In the next two years, the NHS at the local level risks becoming a rudderless ship, with no single organisation in charge. PCTs are beginning to feel sidelined and disempowered, and a power vacuum is quickly developing.
There is widespread disillusionment within PCTs, and in some areas staff are leaving in droves. Although many PCTs are inefficient, not everyone in them is substandard. There is a definite risk that real skills will be lost to the NHS if the better-quality managers aren't quickly assured of a job in the new-style consortia.
Commissioning is another headache - in particular, the handover from PCTs to consortia. Life won't suddenly stop on 31 March, 2013, to restart on 1 April - nor will commissioning contracts. There has to be meticulous forward planning, and a seamless transfer. Consortia commissioners will need to shadow their PCT counterparts for some time before the handover date to ensure that new contracts which continue into the post-handover period fit in with their consortium's wishes.

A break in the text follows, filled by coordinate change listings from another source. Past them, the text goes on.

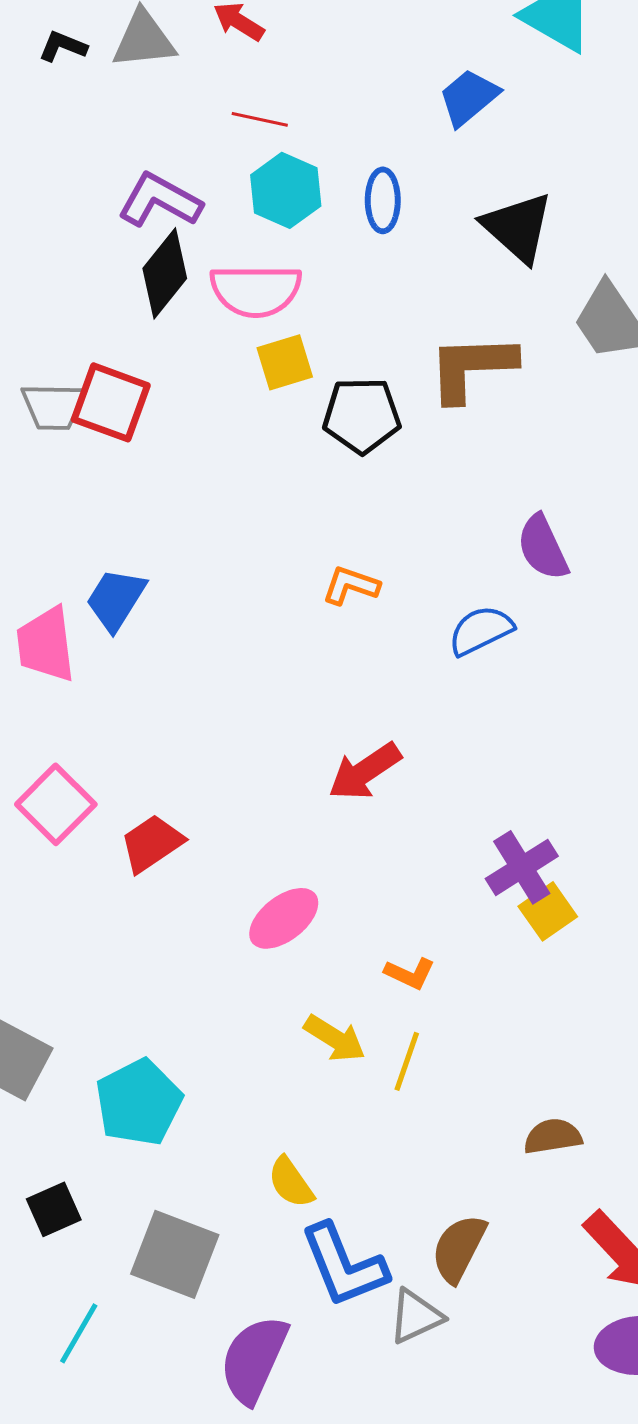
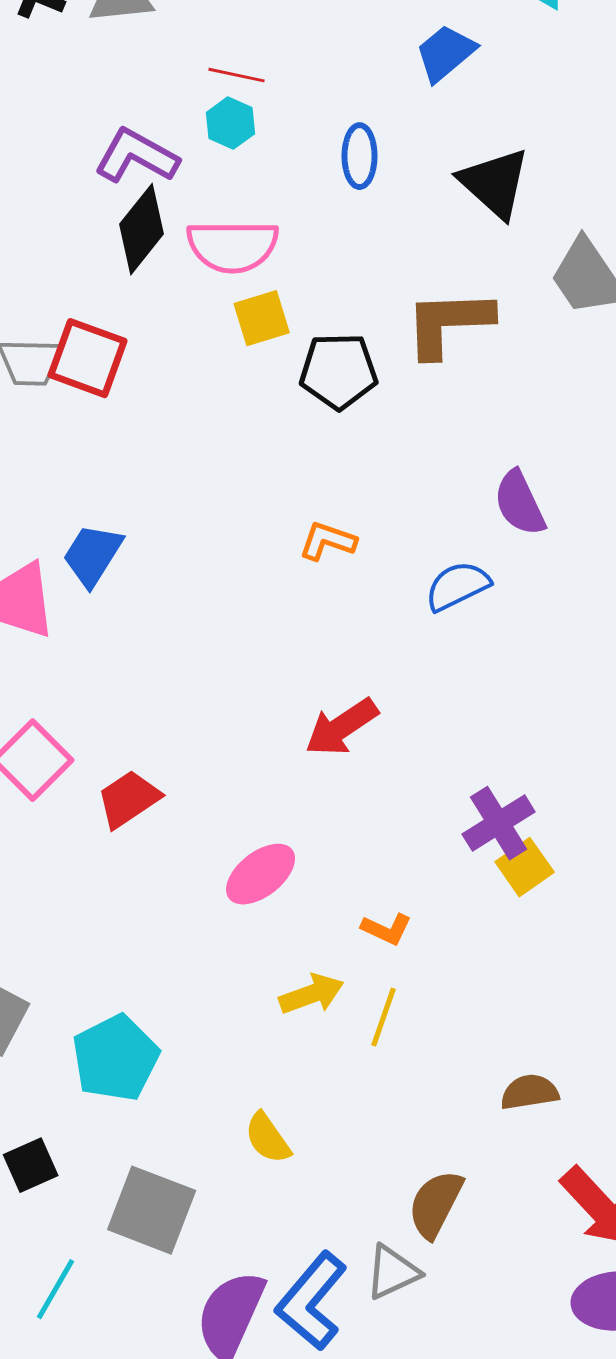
cyan hexagon: (286, 190) -> (231, 123), moved, size x0.7
yellow arrow: (335, 1038) -> (312, 994), turned -52
blue L-shape: (344, 1265) -> (312, 1301), moved, turned 62

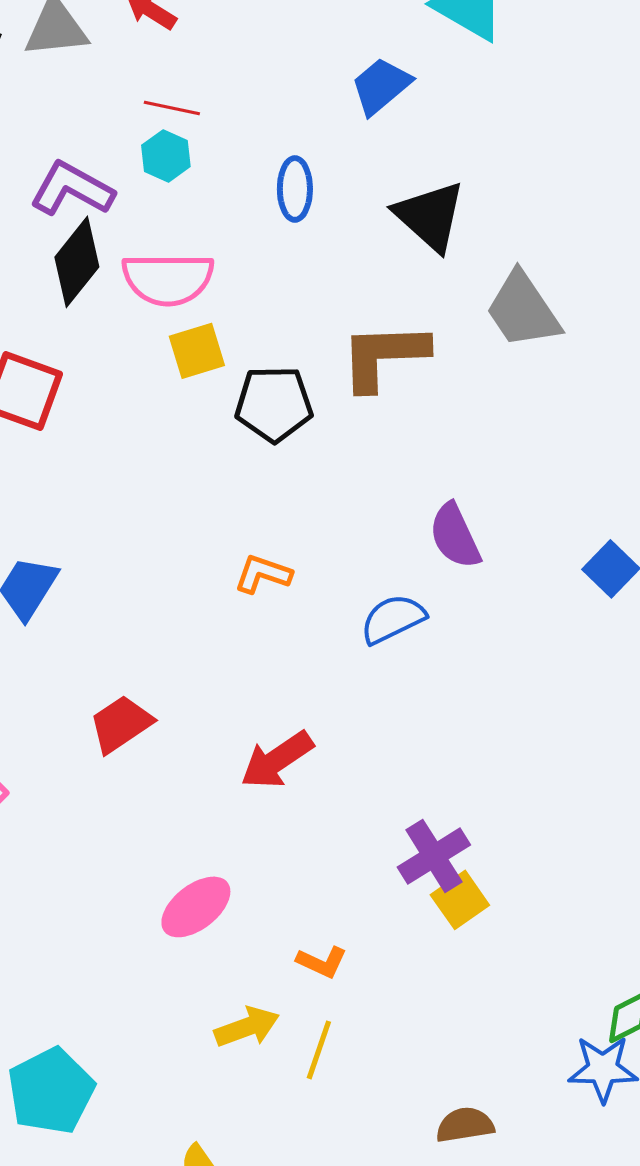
red trapezoid: (129, 799) -> (121, 724), moved

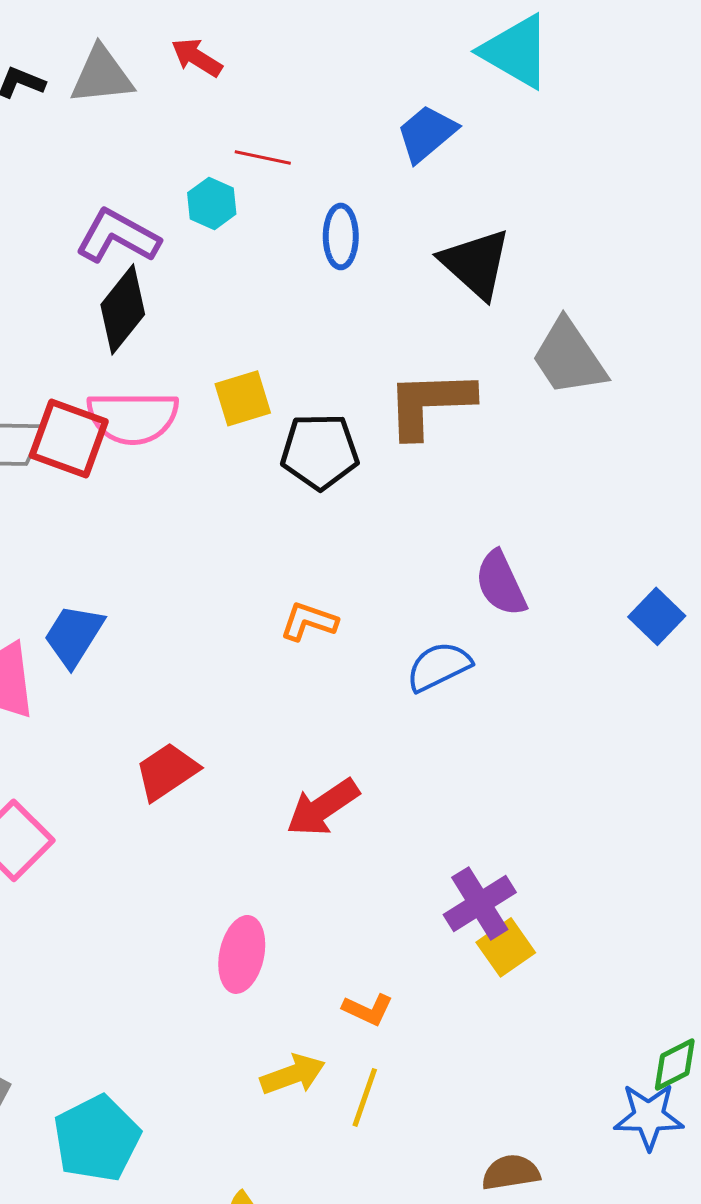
red line: (172, 108) -> (263, 157), moved
pink semicircle: (168, 279) -> (133, 417), moved
pink ellipse: (196, 907) -> (242, 954), turned -40

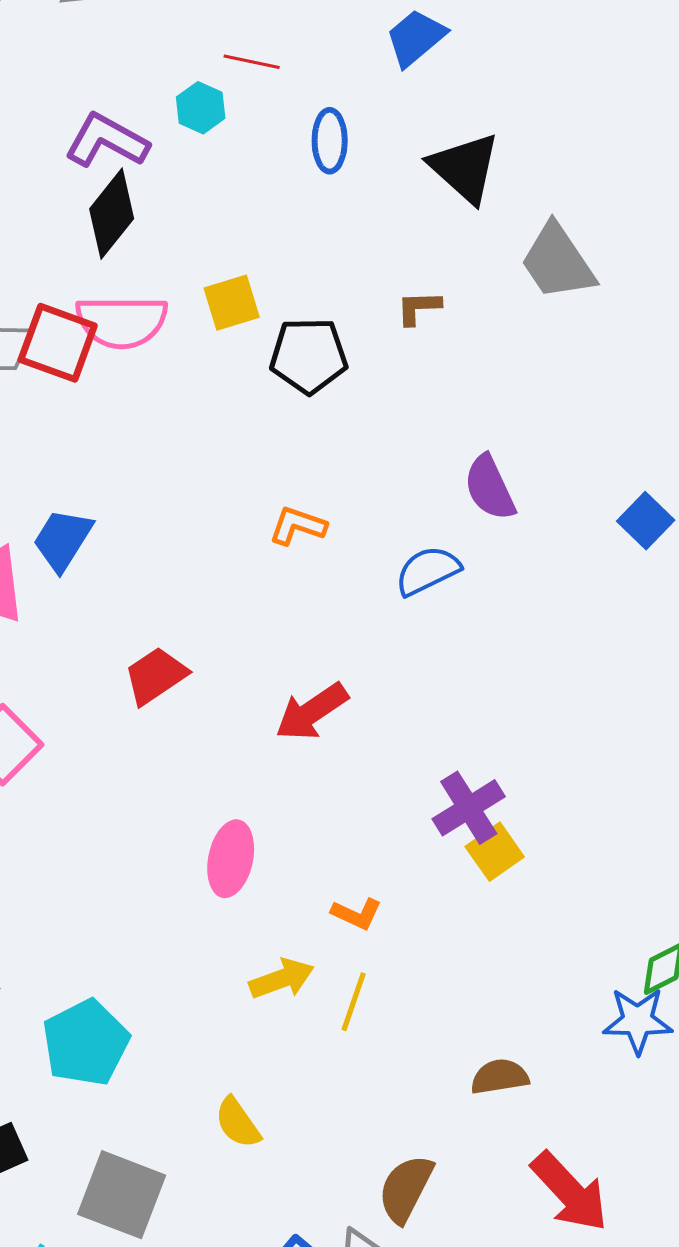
brown L-shape: (430, 403) -> (419, 308), size x0.5

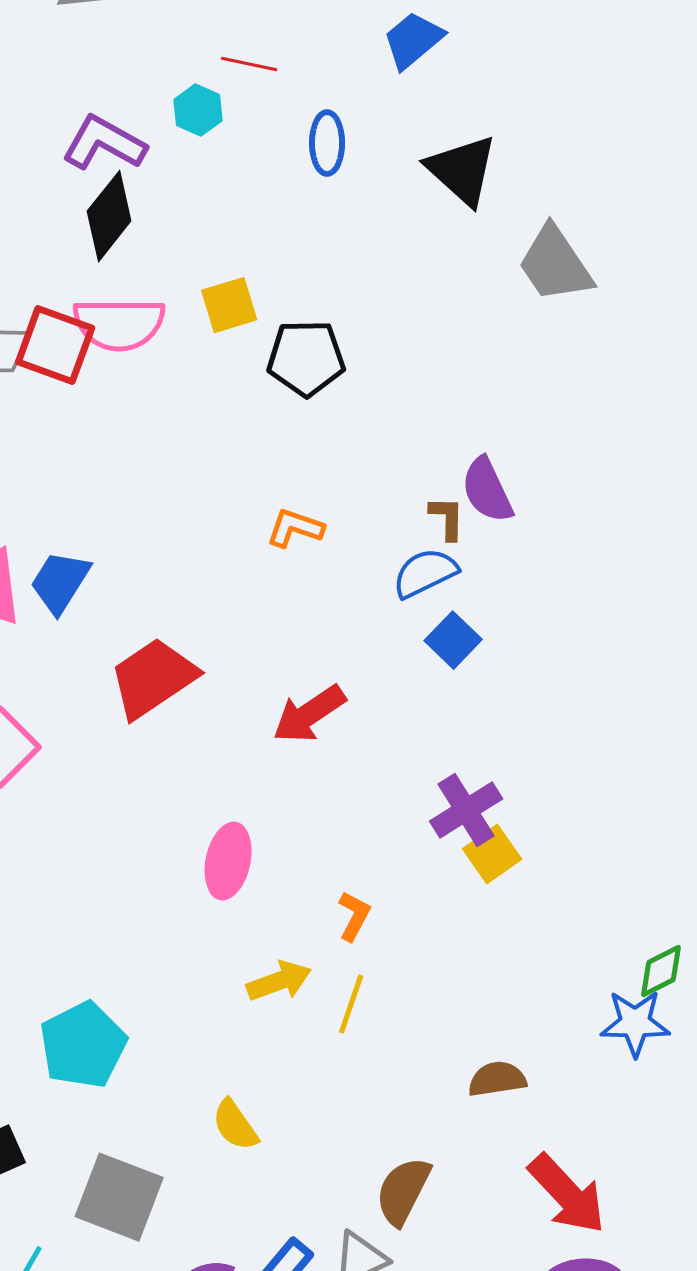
brown L-shape: (419, 308) -> (447, 518), moved, turned 93
blue square: (646, 521) -> (453, 640), moved
blue trapezoid: (63, 540) -> (60, 582), moved
red trapezoid: (156, 676) -> (153, 678), size x1.4
orange L-shape: (357, 914) -> (354, 916), turned -87

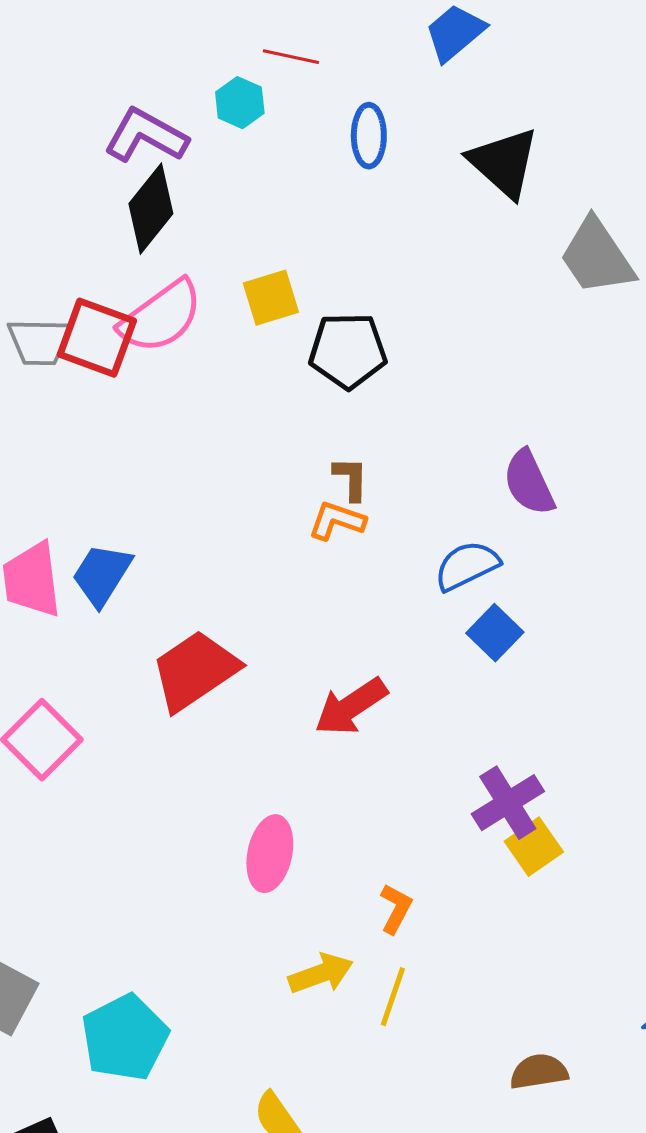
pink semicircle: (119, 324) -> (161, 317), turned -36
brown L-shape: (447, 518) -> (351, 479), moved

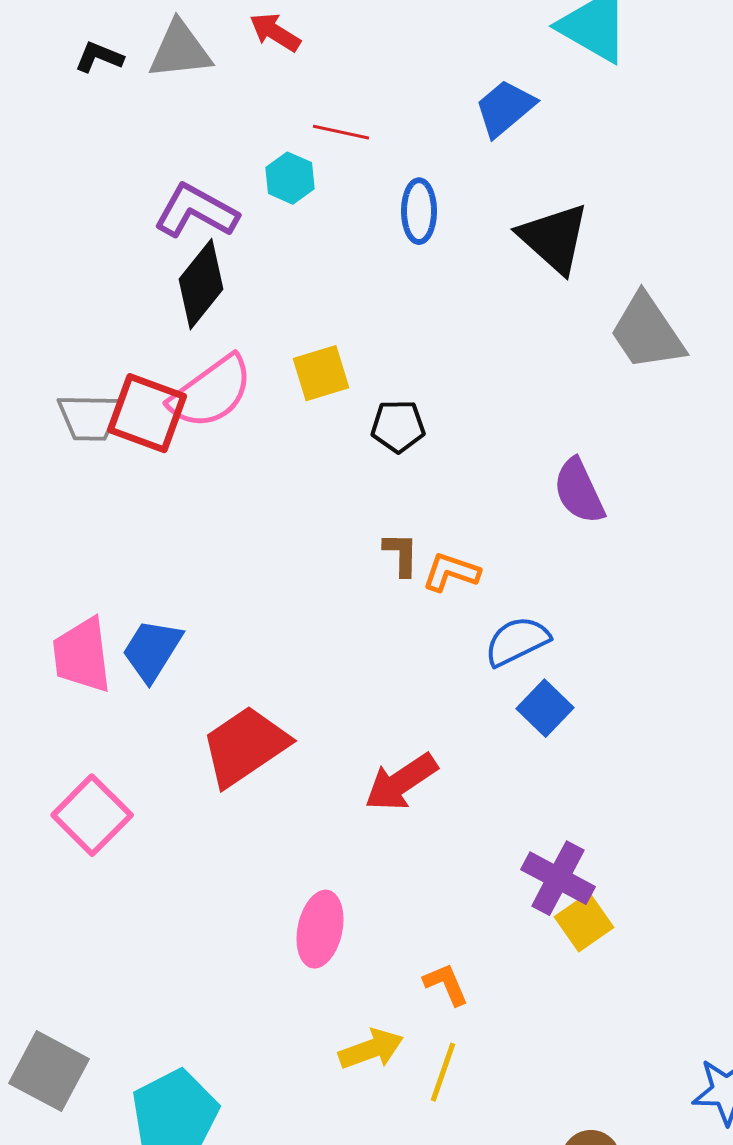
black pentagon: (348, 351) -> (398, 426), size x0.7
purple semicircle: (529, 483) -> (579, 491), moved
orange L-shape: (337, 521) -> (451, 572), moved
purple cross: (508, 803) -> (558, 878), turned -30
orange L-shape: (396, 909) -> (446, 984), turned -51

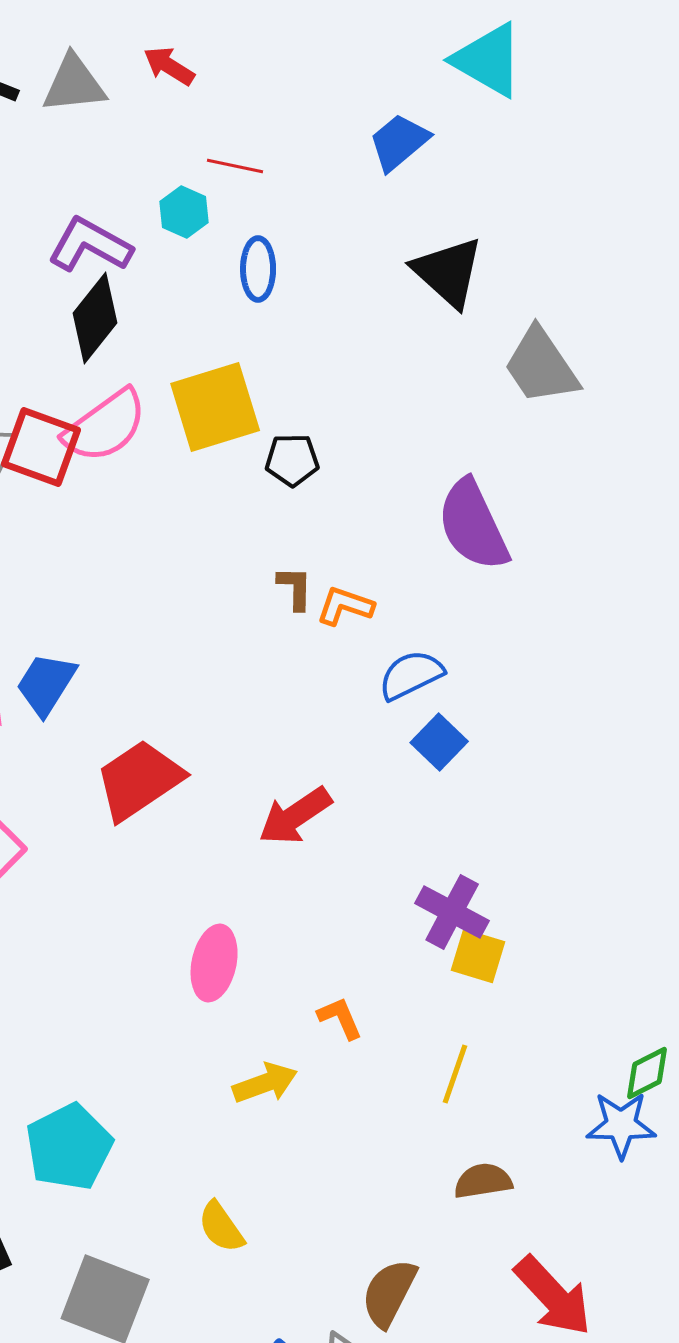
blue ellipse: (419, 211) -> (258, 269), moved
yellow square: (321, 373) -> (215, 407), size x1.6
purple semicircle: (579, 491) -> (473, 525), size x1.4
yellow square: (584, 922) -> (478, 956), turned -38
yellow line: (443, 1072) -> (455, 1074), moved

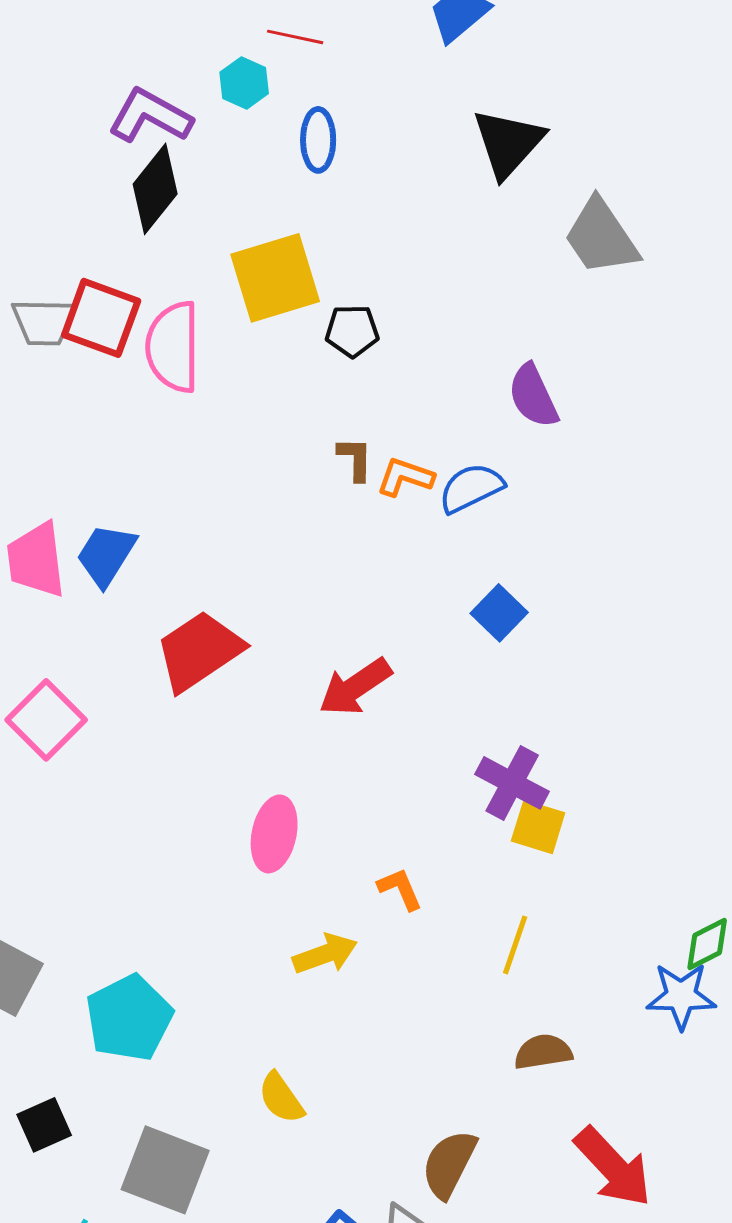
black triangle: (448, 272) -> (508, 143), turned 30
pink semicircle: (105, 426) -> (173, 347), moved, turned 126
purple semicircle: (473, 525) -> (533, 396), size x0.7
blue semicircle: (411, 675) -> (471, 488), moved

These three problems - the power vacuum, the risk of skill loss and the need for transitional commissioning arrangements - mean that all consortia will need to be up and running well before the handover date.
Which leads to the last difficulty. Long before the go-live date, those GPs active in consortium management will need to spend a considerable amount of time preparing their consortium's structure, hiring its senior managers and developing its policy.
But they can't do this in their own time. Running a consortium isn't a hobby. During the transitional period consortia will need generous funding for locums and backfill to allow involved GPs to be released from their practices to attend regular meetings.
Good as they are, the White Paper's proposals won't work if the transitional arrangements aren't thought through properly, and adequately funded up-front. It can't be done on the cheap - indeed, catastrophe awaits if the transition is not properly planned and resourced.